La première Loi sur la violence domestique en Chine a été promulguée en mars 2016, après 20 années d’un travail de campagne publiques mené par les défenseurs des droits des femmes. Cette victoire historique pour des militantes comme Lu Pin, reste mitigée, car deux ans après, la loi ne tient pas toutes ses promesses.

En 2010, un projet de loi a été inscrit à l’ordre du jour du gouvernement central et la loi nationale est finalement entrée en vigueur en mars 2016 , a expliqué Lu Pin, militante féministe sur Amnesty International.

Considérée comme une immense victoire, de nombreuses militantes ne se sont pas réellement réjouies de cette loi, car  «de par l’expérience acquise en défendant ce texte, nous savions quelles difficultés nous attendaient. La vraie bataille – la bataille pour son application – ne faisait que commencer».

Ainsi, l’exemple des droits de garde montre la lenteur du système. La Canadienne Shirley Dai a obtenu le divorce demandé pour violences conjugales contre son époux Liu Jie, célèbre coordinateur de cascades.
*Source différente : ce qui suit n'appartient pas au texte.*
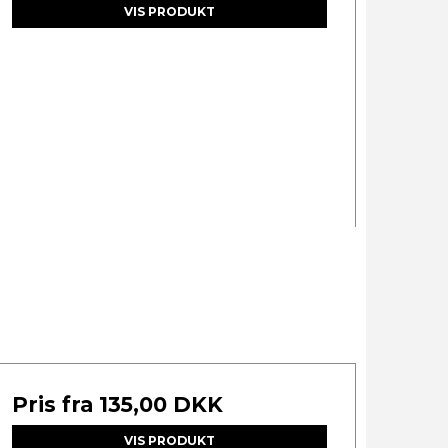
VIS PRODUKT
Pris fra
135,00 DKK
VIS PRODUKT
Cependant, elle a perdu la garde de son enfant. Pour pouvoir récupérer son enfant, elle a acté qu’un mari violent ne peut pas obtenir la garde exclusive, mais les tribunaux ont donné gain de cause à son ex-époux. À ce moment-là, Shirley Dai n’avait pas vu son enfant depuis deux ans.

«Les tribunaux sont censés prendre en compte l’intérêt supérieur de l’enfant lorsqu’ils statuent sur les droits de garde, mais aucune ligne directrice claire ne permet de déterminer si et dans quelle mesure des violences domestiques perpétrées contre un membre de la famille peuvent peser sur cette décision», a déploré Lu Pin.

En outre, les parents qui refusent que les enfants voient l’autre parent, ou les privent de leurs droits de visite, n’ont pas de comptes à rendre à la justice. Shirley Dai a lancé la campagne du «ruban violet» avec 9 autres femmes dans son cas sur cette question de la garde et continue de se battre pour les droits de garde et de visite.

En novembre dernier, l’organisation de défense des droits des femmes Equality a publié un rapport mettant en avant la progression de la loi, mais celui-ci a mit en évidence de grave lacune dans la loi comme l’absence de soutien aux victimes qui fuient la violence au sein de leur foyer.

Selon ce rapport, en 2016, 149 personnes seulement ont été accueillies dans les quelque 2 000 centres pour les victimes de violence domestique. Ce chiffre montre à quel point ces structures sont totalement inadéquates. Les critères régissant l’admission sont très stricts, les règlements sévères et les services inadaptés.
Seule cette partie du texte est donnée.